# Free pattern Forest Scarf Knit



## belleflower (Apr 23, 2013)

Hi Everyone

Well its sad as I really worked on this collection but its really not the end of the world but I have been informed by Rico Design that Creative Liesl will be discontinued. It is such a lovely yarn but because of this I will be launching a number of my designs using this yarn free of charge. Any requests for this pattern I will be actioning this evening.xx
http://www.ravelry.com/patterns/library/forest-scarf


----------



## laurelarts (Jul 31, 2011)

It is lovely!!!


----------



## Rainebo (Apr 22, 2012)

Gorgeous! It's always a bit sad when a favorite yarn is discontinued.


----------



## Fialka (Mar 4, 2011)

Thank you and God bless you ! I wish a very merry Christmas for you and your family !


----------



## belleflower (Apr 23, 2013)

Rainebo said:


> Gorgeous! It's always a bit sad when a favorite yarn is discontinued.


I know. I tried to persuade Rico to keep the yarn in the selection but they are trying to make room for new yarns and this yarn has been around a long time.
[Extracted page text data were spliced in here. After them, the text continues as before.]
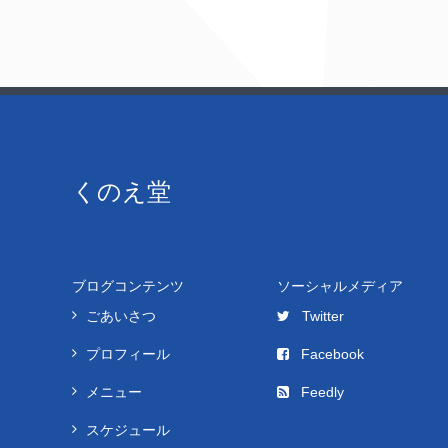
くのえ堂
ブログコンテンツ
ソーシャルメディア
ごあいさつ
Twitter
プロフィール
Facebook
メニュー
Feedly
スケジュール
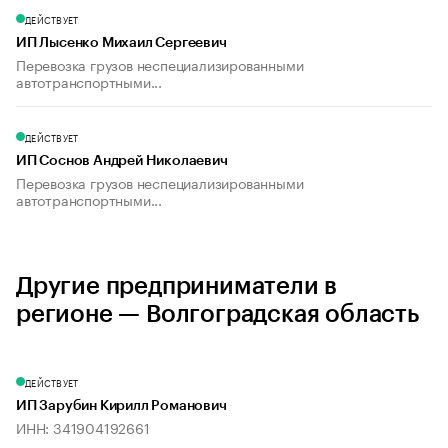
ДЕЙСТВУЕТ
ИП Лысенко Михаил Сергеевич
Перевозка грузов неспециализированными
автотранспортными...
ДЕЙСТВУЕТ
ИП Соснов Андрей Николаевич
Перевозка грузов неспециализированными
автотранспортными...
Другие предприниматели в
регионе — Волгоградская область
ДЕЙСТВУЕТ
ИП Зарубин Кирилл Романович
ИНН: 341904192661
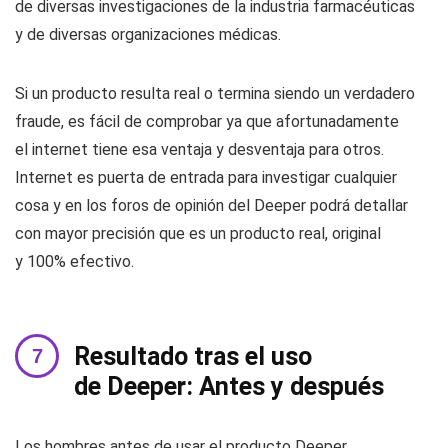
de diversas investigaciones de la industria farmacéuticas
y de diversas organizaciones médicas.
Si un producto resulta real o termina siendo un verdadero
fraude, es fácil de comprobar ya que afortunadamente
el internet tiene esa ventaja y desventaja para otros.
Internet es puerta de entrada para investigar cualquier
cosa y en los foros de opinión del Deeper podrá detallar
con mayor precisión que es un producto real, original
y 100% efectivo.
Resultado tras el uso
de Deeper: Antes y después
Los hombres antes de usar el producto Deeper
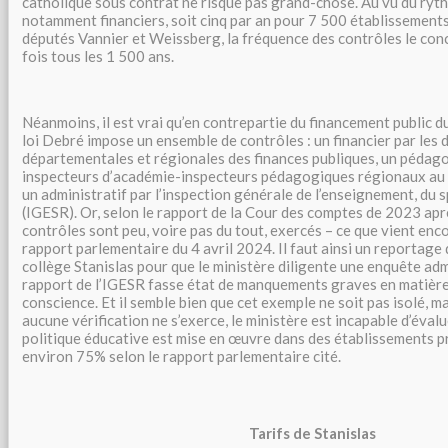
catholique sous contrat ne risque pas grand-chose. Au vu du ryth
notamment financiers, soit cinq par an pour 7 500 établissements
députés Vannier et Weissberg, la fréquence des contrôles le conc
fois tous les 1 500 ans.
Néanmoins, il est vrai qu’en contrepartie du financement public du
loi Debré impose un ensemble de contrôles : un financier par les 
départementales et régionales des finances publiques, un pédago
inspecteurs d’académie-inspecteurs pédagogiques régionaux au
un administratif par l’inspection générale de l’enseignement, du s
(IGESR). Or, selon le rapport de la Cour des comptes de 2023 apr
contrôles sont peu, voire pas du tout, exercés – ce que vient enc
rapport parlementaire du 4 avril 2024. Il faut ainsi un reportage
collège Stanislas pour que le ministère diligente une enquête adm
rapport de l’IGESR fasse état de manquements graves en matière 
conscience. Et il semble bien que cet exemple ne soit pas isolé, m
aucune vérification ne s’exerce, le ministère est incapable d’éval
politique éducative est mise en œuvre dans des établissements pri
environ 75% selon le rapport parlementaire cité.
Tarifs de Stanislas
It such a shame as I love working with this yarn and the shades are so strong and vibrant but I hope you guys will make good use of the free patternxx


----------



## Knittingkitty (Sep 25, 2011)

It's such a beautiful scarf and it's so wonderful of you to offer it for free!


----------



## belleflower (Apr 23, 2013)

Fialka said:


> Thank you and God bless you ! I wish a very merry Christmas for you and your family !


Ahh and you to Fialka and hope you and your family have a super Xmas tooxx


----------



## SouthernGirl (Dec 28, 2011)

so lovely. YOu have such a good way of looking at things.


----------



## belleflower (Apr 23, 2013)

SouthernGirl said:


> so lovely. YOu have such a good way of looking at things.
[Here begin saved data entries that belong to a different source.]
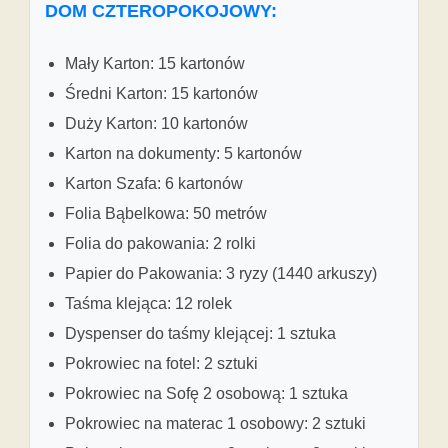
DOM CZTEROPOKOJOWY:
Mały Karton: 15 kartonów
Średni Karton: 15 kartonów
Duży Karton: 10 kartonów
Karton na dokumenty: 5 kartonów
Karton Szafa: 6 kartonów
Folia Bąbelkowa: 50 metrów
Folia do pakowania: 2 rolki
Papier do Pakowania: 3 ryzy (1440 arkuszy)
Taśma klejąca: 12 rolek
Dyspenser do taśmy klejącej: 1 sztuka
Pokrowiec na fotel: 2 sztuki
Pokrowiec na Sofę 2 osobową: 1 sztuka
Pokrowiec na materac 1 osobowy: 2 sztuki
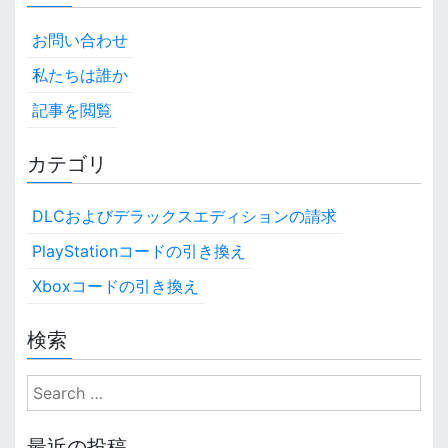
お問い合わせ
私たちは誰か
記事を閲覧
カテゴリ
DLCおよびデラックスエディションの請求
PlayStationコードの引き換え
Xboxコードの引き換え
検索
S
e
a
最近の投稿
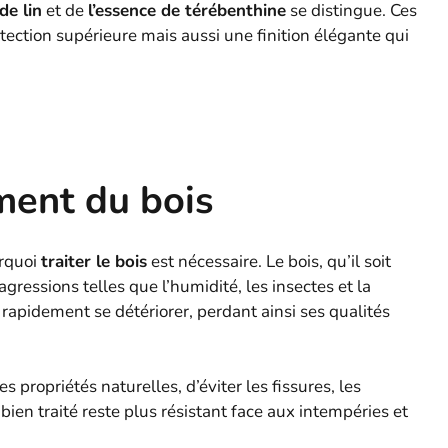
 de lin
et de
l’essence de térébenthine
se distingue. Ces
ection supérieure mais aussi une finition élégante qui
ment du bois
urquoi
traiter le bois
est nécessaire. Le bois, qu’il soit
s agressions telles que l’humidité, les insectes et la
rapidement se détériorer, perdant ainsi ses qualités
 propriétés naturelles, d’éviter les fissures, les
ien traité reste plus résistant face aux intempéries et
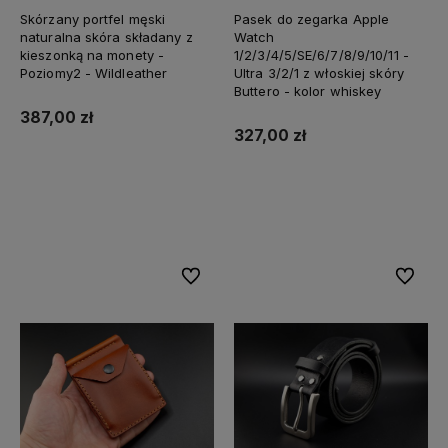
Skórzany portfel męski
Pasek do zegarka Apple
naturalna skóra składany z
Watch
kieszonką na monety -
1/2/3/4/5/SE/6/7/8/9/10/11 -
Poziomy2 - Wildleather
Ultra 3/2/1 z włoskiej skóry
Buttero - kolor whiskey
Minimalistyczny portfel z
Portfel na karty z polskiej
387,00 zł
naturalnej skóry - model
skóry naturalnej - model
327,00 zł
"Mini"
"Mały"
217,00 zł
97,00 zł
Do koszyka
Do koszyka
Do koszyka
Do koszyka
Do ulubionych
Do ulubi
Do ulubionych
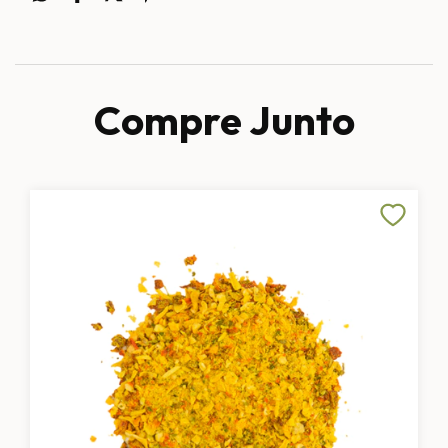
Compre Junto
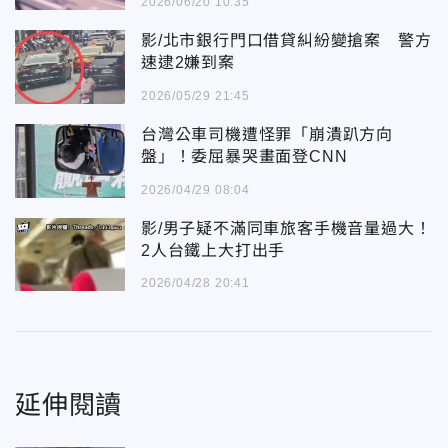
2026/06/20 10:35
影/北市銀行門口借貸糾紛變搶案 警方
速逮2嫌到案
2026/05/29 21:45
台灣公車司機遭怪罪「崩潰趴方向
盤」！委屈暴哭畫面登CNN
2026/04/29 08:04
影/男子疑不滿同車旅客手機音量過大！
2人台鐵上大打出手
2026/04/28 20:41
延伸閱讀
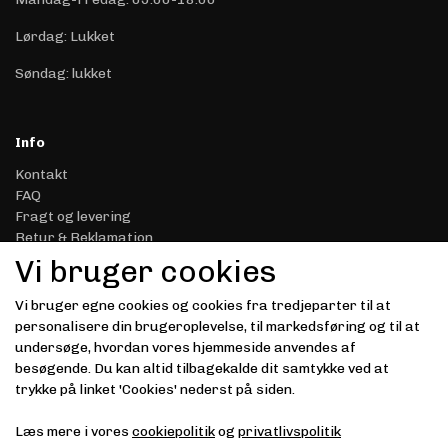
Lørdag: Lukket
Søndag: lukket
Info
Kontakt
FAQ
Fragt og levering
Retur & Reklamation
Handelsbetingelser
Vi bruger cookies
Datasikkerhed & Privatliv
Gavekort
Vi bruger egne cookies og cookies fra tredjeparter til at
Om Driver.dk
personalisere din brugeroplevelse, til markedsføring og til at
Kunde login
undersøge, hvordan vores hjemmeside anvendes af
besøgende. Du kan altid tilbagekalde dit samtykke ved at
Modtag vores nyhedsbrev via e-mail
trykke på linket 'Cookies' nederst på siden.
Tilmeld
Læs mere i vores
cookiepolitik
og
privatlivspolitik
Rico Design have been a real rock to me and so supportive over the years. They realised that I had not been informed about the decision and felt so bad about it. They have always supported me and they have some amazing yarns coming up in the New Year. I have fallen behind with collections as I have been a little poorly and was hoping to get more stuff on before Christmas but finding it really hard with whats happening in my Christmas Diary and I seem to be doing everything in slightly more snow motion. I really hope people don't mind waiting for new designs just for a little while at leastxx


----------



## Sandiego (Sep 17, 2011)

Ohhhhh!!!! Your work is so lovey. Don't be dismayed. They may come out with a yarn you love better. Merry Christmas!


----------



## belleflower (Apr 23, 2013)

Sandiego said:


> Ohhhhh!!!! Your work is so lovey. Don't be dismayed. They may come out with a yarn you love better. Merry Christmas!
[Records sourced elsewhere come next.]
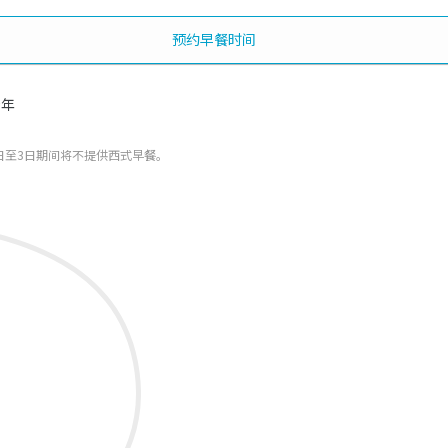
预约早餐时间
全年
日至3日期间将不提供西式早餐。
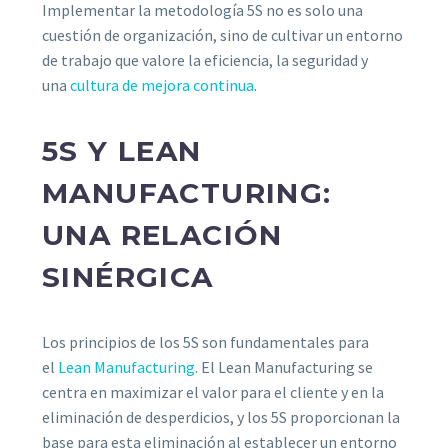
Implementar la metodología 5S no es solo una
cuestión de organización, sino de cultivar un entorno
de trabajo que valore la eficiencia, la seguridad y
una
cultura de mejora continua
.
5S Y LEAN
MANUFACTURING:
UNA RELACIÓN
SINÉRGICA
Los principios de los 5S son fundamentales para
el
Lean Manufacturing
. El Lean Manufacturing se
centra en maximizar el valor para el cliente y en la
eliminación de desperdicios, y los 5S proporcionan la
base para esta eliminación al establecer un entorno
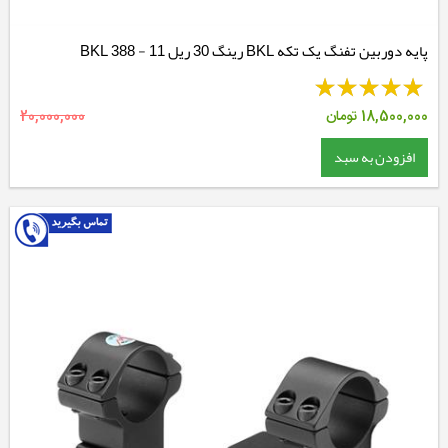
پایه دوربین تفنگ یک تکه BKL رینگ 30 ریل 11 - BKL 388
18,500,000
تومان
20,000,000
افزودن به سبد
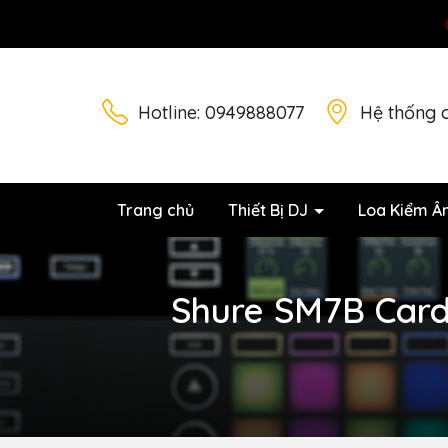
Hotline:
0949888077
Hệ thống 
Trang chủ
Thiết Bị DJ
Loa Kiểm Â
Shure SM7B Card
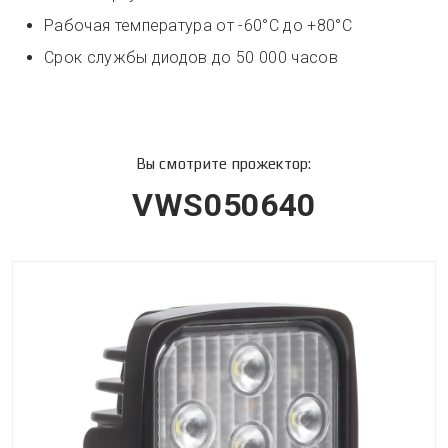
Рабочая температура от -60°C до +80°С
Срок службы диодов до 50 000 часов
Вы смотрите прожектор:
VWS050640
Thank you Sandiego. Rico Design have never let me down and I hope everyone will like the freebies and I am so greatful for everyones support but do feel completely wiped out at the momentxx


----------



## chinalake66 (Sep 21, 2013)

Thank you so much for the free pattern. The scarf looks so warm and beautiful. Best wishes for a wonderful Christmas season.


----------



## Angelbeader (Apr 14, 2011)

Thank you for your generousity. It's such a lovely thing to do.

Mari


----------



## jangmb (Oct 27, 2011)

Thank you so much for this Lorraine. I have downloaded the scarf pattern. I have purchased other patterns from you and really love your designs!! Best wishes to you.


----------



## Medieval Reenactor (Sep 3, 2013)

Thank you so much for this pattern. I really been admire all your beautiful designs.


----------



## Drewbie (Sep 30, 2012)

Thank you It is beautiful!


----------



## peanutpatty (Oct 14, 2012)

I feel for you, but look on the bright side - new and wonderful yarns for you to discover.
Your scarf is beautiful and so kind of you to offer it to everyone.


----------



## montgal (Nov 1, 2012)

Thank you so much. Merry Christmas.


----------



## CamillaDesertMouse (Mar 19, 2011)

Beautiful Scarf and thank you for so generously sharing the pattern.

I am sorry for your sadness ..look to the future being brighter.

Hugs and God Bless,

Camilla


----------



## GrannyH (Jul 4, 2011)

Thank you for your generosity! Lovely patterns!


----------



## Zinzin (Oct 17, 2012)

belleflower said:


> I know. I tried to persuade Rico to keep the yarn in the selection but they are trying to make room for new yarns and this yarn has been around a long time. It such a shame as I love working with this yarn and the shades are so strong and vibrant but I hope you guys will make good use of the free patternxx


I am a little confused as I could not get to the free pattern at all. Is it you buy one and get this free? Love the scarf pattern.


----------



## T.Raj (Mar 5, 2012)

:thumbup:


----------